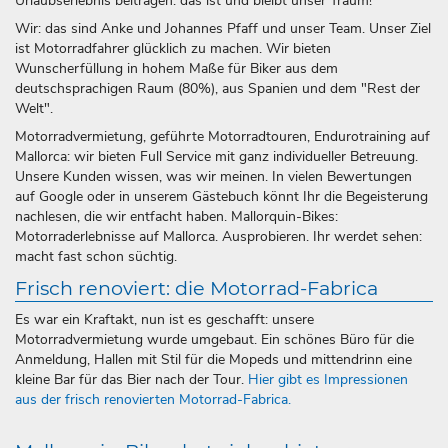
Urlaubserlebnis beitragen: das ist und bleibt unser Traum!
Wir: das sind Anke und Johannes Pfaff und unser Team. Unser Ziel
ist Motorradfahrer glücklich zu machen. Wir bieten
Wunscherfüllung in hohem Maße für Biker aus dem
deutschsprachigen Raum (80%), aus Spanien und dem "Rest der
Welt".
Motorradvermietung, geführte Motorradtouren, Endurotraining auf
Mallorca: wir bieten Full Service mit ganz individueller Betreuung.
Unsere Kunden wissen, was wir meinen. In vielen Bewertungen
auf Google oder in unserem Gästebuch könnt Ihr die Begeisterung
nachlesen, die wir entfacht haben. Mallorquin-Bikes:
Motorraderlebnisse auf Mallorca. Ausprobieren. Ihr werdet sehen:
macht fast schon süchtig.
Frisch renoviert: die Motorrad-Fabrica
Es war ein Kraftakt, nun ist es geschafft: unsere
Motorradvermietung wurde umgebaut. Ein schönes Büro für die
Anmeldung, Hallen mit Stil für die Mopeds und mittendrinn eine
kleine Bar für das Bier nach der Tour.
Hier gibt es Impressionen
aus der frisch renovierten Motorrad-Fabrica.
______
Exercise aim →
Starting at the line that contains "Wir: das sind", write out every line through the end of the entries, exactly and with nothing added.

Solution below →
Wir: das sind Anke und Johannes Pfaff und unser Team. Unser Ziel
ist Motorradfahrer glücklich zu machen. Wir bieten
Wunscherfüllung in hohem Maße für Biker aus dem
deutschsprachigen Raum (80%), aus Spanien und dem "Rest der
Welt".
Motorradvermietung, geführte Motorradtouren, Endurotraining auf
Mallorca: wir bieten Full Service mit ganz individueller Betreuung.
Unsere Kunden wissen, was wir meinen. In vielen Bewertungen
auf Google oder in unserem Gästebuch könnt Ihr die Begeisterung
nachlesen, die wir entfacht haben. Mallorquin-Bikes:
Motorraderlebnisse auf Mallorca. Ausprobieren. Ihr werdet sehen:
macht fast schon süchtig.
Frisch renoviert: die Motorrad-Fabrica
Es war ein Kraftakt, nun ist es geschafft: unsere
Motorradvermietung wurde umgebaut. Ein schönes Büro für die
Anmeldung, Hallen mit Stil für die Mopeds und mittendrinn eine
kleine Bar für das Bier nach der Tour.
Hier gibt es Impressionen
aus der frisch renovierten Motorrad-Fabrica.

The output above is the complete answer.